Exercise objective | In the entries below, find the line with "Enhance your 'Know" and the line with "overcome a potential burnout syndrome. They"; copy them and every line between them exactly, but not the pictures.

(Page images and extracted text)
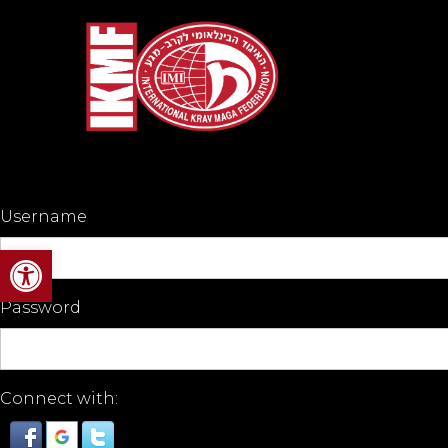
Username
Open toolbar
Password
Connect with:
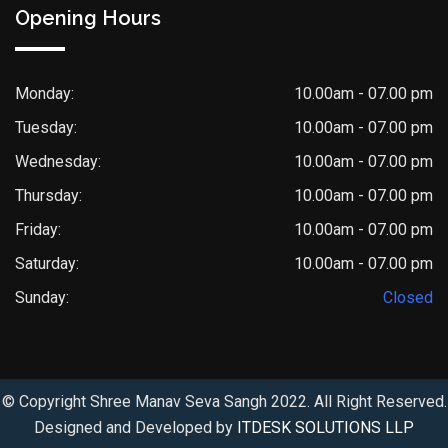
Opening Hours
Monday:
10.00am - 07.00 pm
Tuesday:
10.00am - 07.00 pm
Wednesday:
10.00am - 07.00 pm
Thursday:
10.00am - 07.00 pm
Friday:
10.00am - 07.00 pm
Saturday:
10.00am - 07.00 pm
Sunday:
Closed
© Copyright Shree Manav Seva Sangh 2022. All Right Reserved.
Designed and Developed by
ITDESK SOLUTIONS LLP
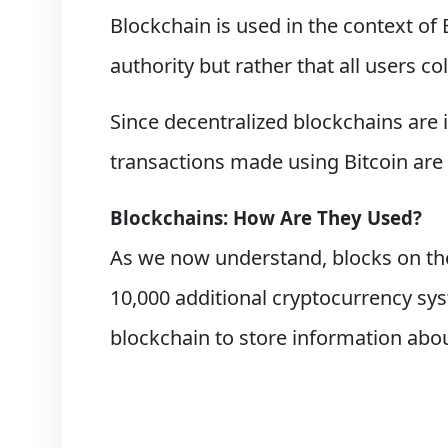
Blockchain is used in the context of
authority but rather that all users co
Since decentralized blockchains are
transactions made using Bitcoin are 
Blockchains: How Are They Used?
As we now understand, blocks on the
10,000 additional cryptocurrency sys
blockchain to store information abou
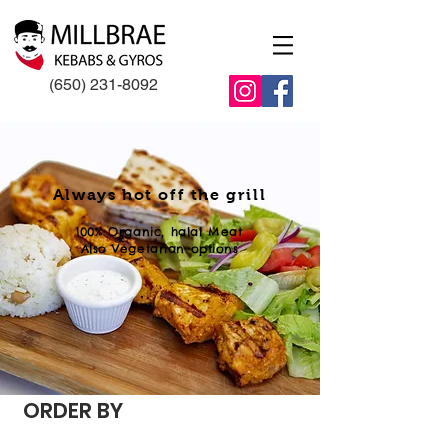
(650) 231-8092
Always hot off the grill
100% Organic, halal Meat
Also Vegetarian options
ORDER BY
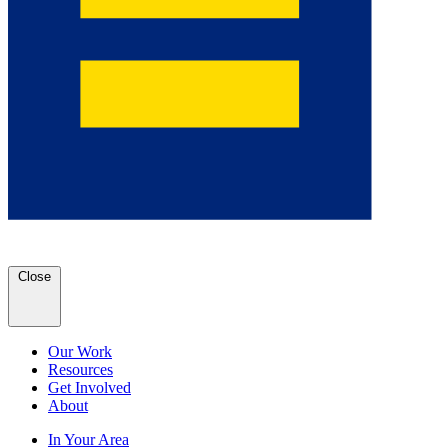
Close
Our Work
Resources
Get Involved
About
In Your Area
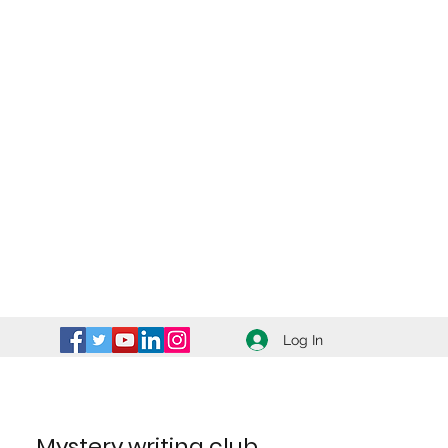
Log In
Mystery writing club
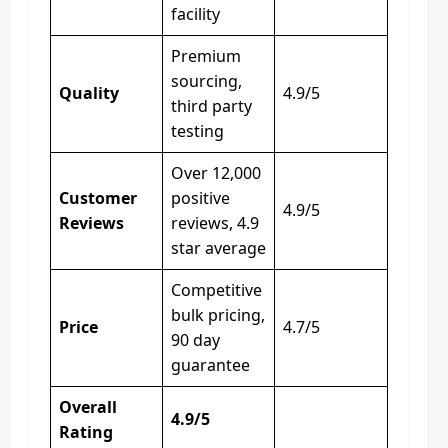
facility
Premium
sourcing,
Quality
4.9/5
third party
testing
Over 12,000
Customer
positive
4.9/5
Reviews
reviews, 4.9
star average
Competitive
bulk pricing,
Price
4.7/5
90 day
guarantee
Overall
4.9/5
Rating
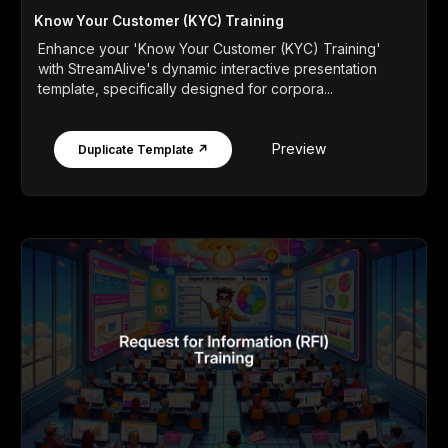
Know Your Customer (KYC) Training
Enhance your 'Know Your Customer (KYC) Training'
with StreamAlive's dynamic interactive presentation
template, specifically designed for corpora...
Preview
Duplicate Template ↗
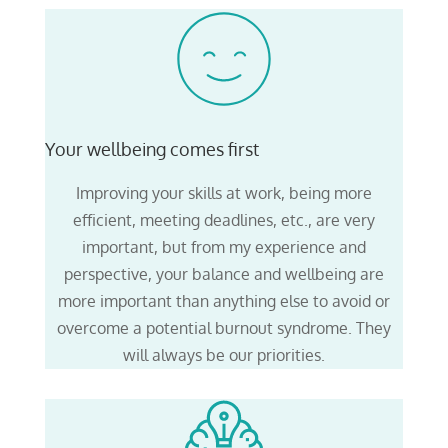
Your wellbeing comes first
Improving your skills at work, being more
efficient, meeting deadlines, etc., are very
important, but from my experience and
perspective, your balance and wellbeing are
more important than anything else to avoid or
overcome a potential burnout syndrome. They
will always be our priorities.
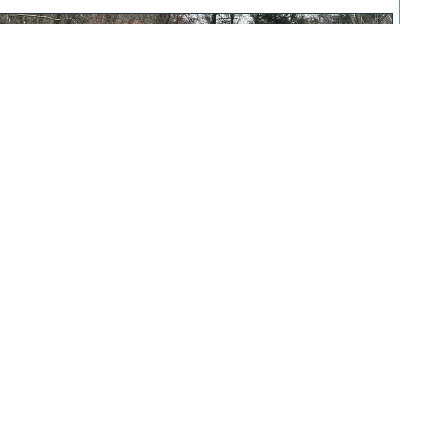
The Family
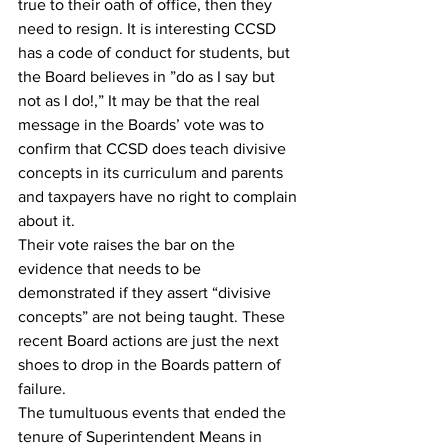
true to their oath of office, then they 
need to resign. It is interesting CCSD 
has a code of conduct for students, but 
the Board believes in ”do as I say but 
not as I do!,” It may be that the real 
message in the Boards’ vote was to 
confirm that CCSD does teach divisive 
concepts in its curriculum and parents 
and taxpayers have no right to complain 
about it.
Their vote raises the bar on the 
evidence that needs to be 
demonstrated if they assert “divisive 
concepts” are not being taught. These 
recent Board actions are just the next 
shoes to drop in the Boards pattern of 
failure.
The tumultuous events that ended the 
tenure of Superintendent Means in 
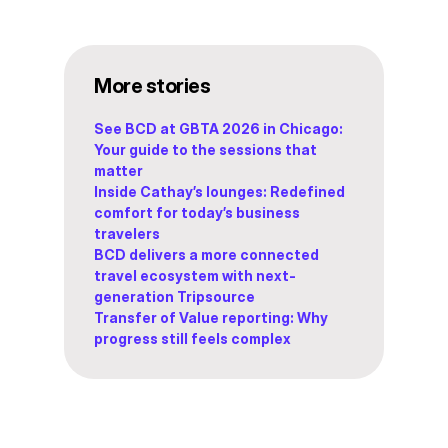
More stories
See BCD at GBTA 2026 in Chicago:
Your guide to the sessions that
matter
Inside Cathay’s lounges: Redefined
comfort for today’s business
travelers
BCD delivers a more connected
travel ecosystem with next-
generation Tripsource
Transfer of Value reporting: Why
progress still feels complex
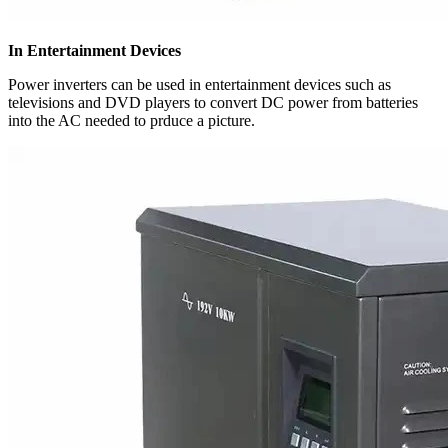
In Entertainment Devices
Power inverters can be used in entertainment devices such as
televisions and DVD players to convert DC power from batteries
into the AC needed to prduce a picture.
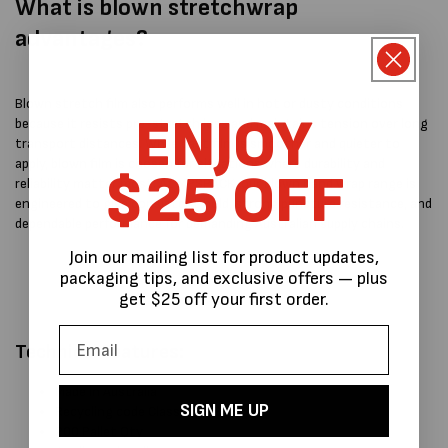
What is blown stretchwrap
advantages?
Blown stretch film also performs well in hot or dusty conditions
ENJOY
because it resists pre-stretch loss and maintains tension over long
transport distances. While cast film is smoother and quieter to
apply, blown film is chosen for situations where durability and
$25 OFF
reliability matter most. At MPSPACK, our blown hand wrap range is
engineered to give consistent hold, strong puncture resistance, and
dependable performance for demanding Australian supply chains.
Join our mailing list for product updates,
packaging tips, and exclusive offers — plus
get $25 off your first order.
Technical Features:
Made in Australia
SIGN ME UP
Recycling code Class 4 (LDPE)
200 Pallet Qty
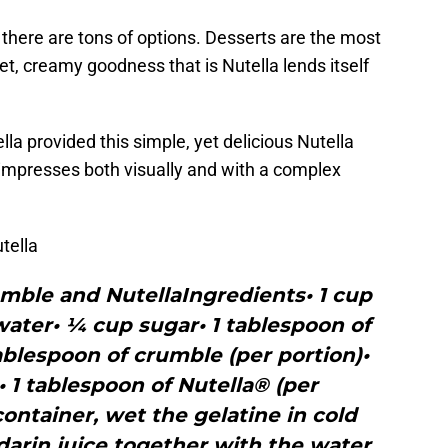
 there are tons of options. Desserts are the most
, creamy goodness that is Nutella lends itself
lla provided this simple, yet delicious Nutella
 impresses both visually and with a complex
tella
mble and NutellaIngredients• 1 cup
ater• ¼ cup sugar• 1 tablespoon of
blespoon of crumble (per portion)•
e• 1 tablespoon of Nutella® (per
container, wet the gelatine in cold
arin juice together with the water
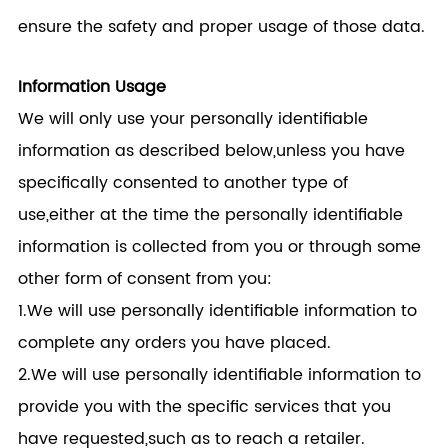
ensure the safety and proper usage of those data.
Information Usage
We will only use your personally identifiable
information as described below,unless you have
specifically consented to another type of
use,either at the time the personally identifiable
information is collected from you or through some
other form of consent from you:
1.We will use personally identifiable information to
complete any orders you have placed.
2.We will use personally identifiable information to
provide you with the specific services that you
have requested,such as to reach a retailer.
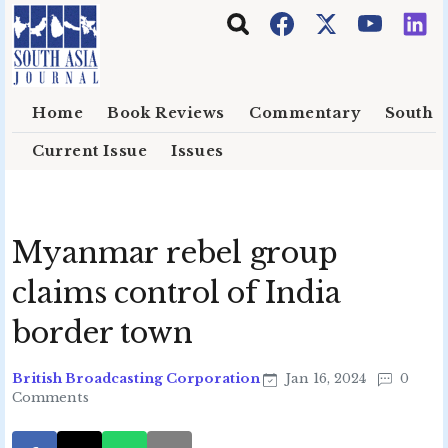
Skip to main content
Home
Book Reviews
Commentary
South E
Current Issue
Issues
Myanmar rebel group
claims control of India
border town
British Broadcasting Corporation
Jan 16, 2024
0
Comments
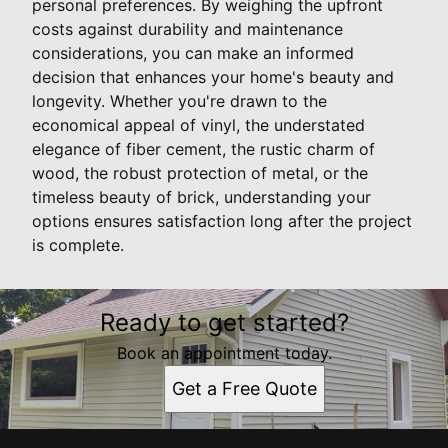
personal preferences. By weighing the upfront
costs against durability and maintenance
considerations, you can make an informed
decision that enhances your home's beauty and
longevity. Whether you're drawn to the
economical appeal of vinyl, the understated
elegance of fiber cement, the rustic charm of
wood, the robust protection of metal, or the
timeless beauty of brick, understanding your
options ensures satisfaction long after the project
is complete.
Ready to get started?
Book an appointment today.
Get a Free Quote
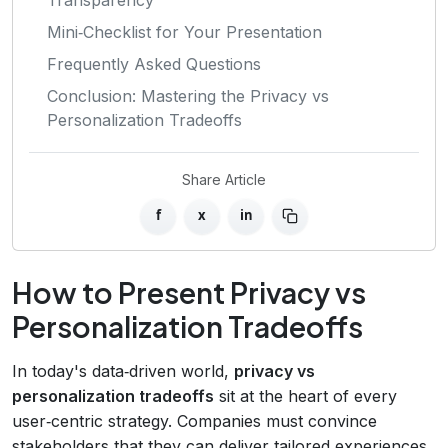
Mini‑Checklist for Your Presentation
Frequently Asked Questions
Conclusion: Mastering the Privacy vs
Personalization Tradeoffs
Share Article
f
x
in
How to Present Privacy vs
Personalization Tradeoffs
In today's data‑driven world,
privacy vs
personalization tradeoffs
sit at the heart of every
user‑centric strategy. Companies must convince
stakeholders that they can deliver tailored experiences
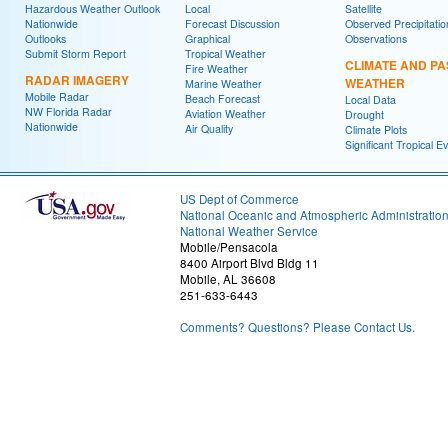
Hazardous Weather Outlook
Local
Satellite
Nationwide
Forecast Discussion
Observed Precipitatio
Outlooks
Graphical
Observations
Submit Storm Report
Tropical Weather
CLIMATE AND PA
Fire Weather
RADAR IMAGERY
WEATHER
Marine Weather
Mobile Radar
Beach Forecast
Local Data
NW Florida Radar
Aviation Weather
Drought
Nationwide
Air Quality
Climate Plots
Significant Tropical E
US Dept of Commerce
National Oceanic and Atmospheric Administratio
National Weather Service
Mobile/Pensacola
8400 Airport Blvd Bldg 11
Mobile, AL 36608
251-633-6443
Comments? Questions? Please Contact Us.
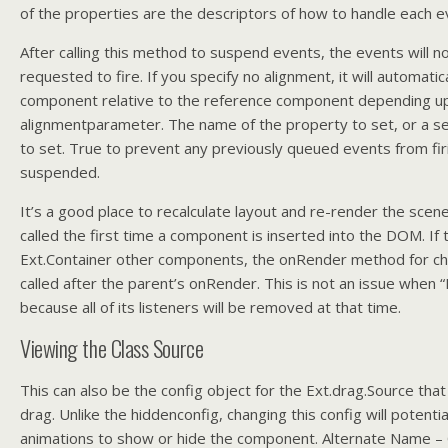
of the properties are the descriptors of how to handle each e
After calling this method to suspend events, the events will n
requested to fire. If you specify no alignment, it will automatica
component relative to the reference component depending u
alignmentparameter. The name of the property to set, or a set
to set. True to prevent any previously queued events from fi
suspended.
It’s a good place to recalculate layout and re-render the scen
called the first time a component is inserted into the DOM. If
Ext.Container other components, the onRender method for ch
called after the parent’s onRender. This is not an issue when 
because all of its listeners will be removed at that time.
Viewing the Class Source
This can also be the config object for the Ext.drag.Source tha
drag. Unlike the hiddenconfig, changing this config will potentia
animations to show or hide the component. Alternate Name –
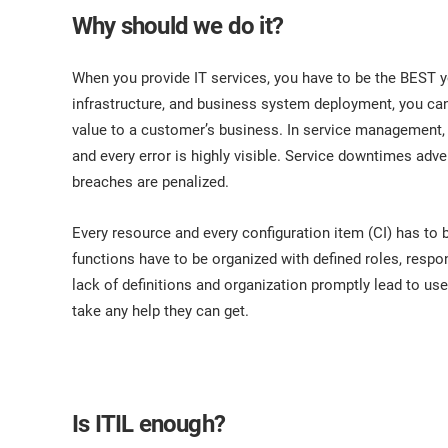
ISO 17025
Automotive
Why should we do it?
IATF 16949
Laboratories
AS9100
When you provide IT services, you have to be the BEST yo
infrastructure, and business system deployment, you can 
value to a customer’s business. In service management, 
and every error is highly visible. Service downtimes ad
breaches are penalized.
Every resource and every configuration item (CI) has to b
functions have to be organized with defined roles, respo
lack of definitions and organization promptly lead to use
take any help they can get.
Is ITIL enough?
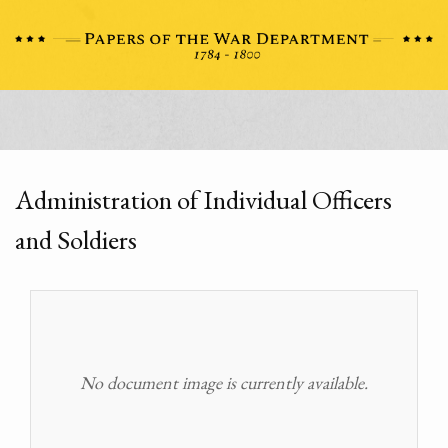
Administration of Individual Officers
and Soldiers
No document image is currently available.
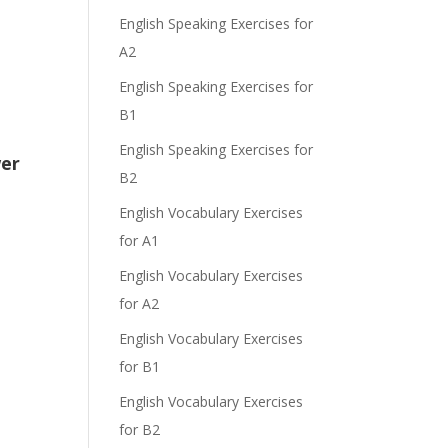
English Speaking Exercises for
A2
English Speaking Exercises for
e
B1
English Speaking Exercises for
wer
B2
English Vocabulary Exercises
for A1
English Vocabulary Exercises
for A2
English Vocabulary Exercises
for B1
English Vocabulary Exercises
for B2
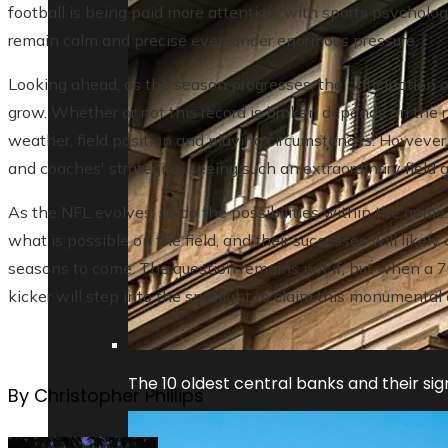
football is being paid more attention, with sports psycholog
remain calm and precise even under enormous pressure.
Looking ahead, as the season progresses, the anticipation o
grow. Whether or not this record is broken depends on the r
weather, field position and playing circumstances. However, g
and coaches' strategies, seeing such an extraordinary field
As the NFL evolves, so do the possibilities within the game. 
what is possible on the field, and their successes will likel
seasons to come. The question remains not if, but when a 7
kicker will step into the spotlight to claim this monumenta
The 10 oldest central banks and their sign
By Christopher Phillips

Written solution |
Enhance your 'Know Your Customer (KYC) Training'
with StreamAlive's dynamic interactive presentation
template, specifically designed for corpora...
Preview
Duplicate Template ↗
Your wellbeing comes first
Improving your skills at work, being more
efficient, meeting deadlines, etc., are very
important, but from my experience and
perspective, your balance and wellbeing are
more important than anything else to avoid or
overcome a potential burnout syndrome. They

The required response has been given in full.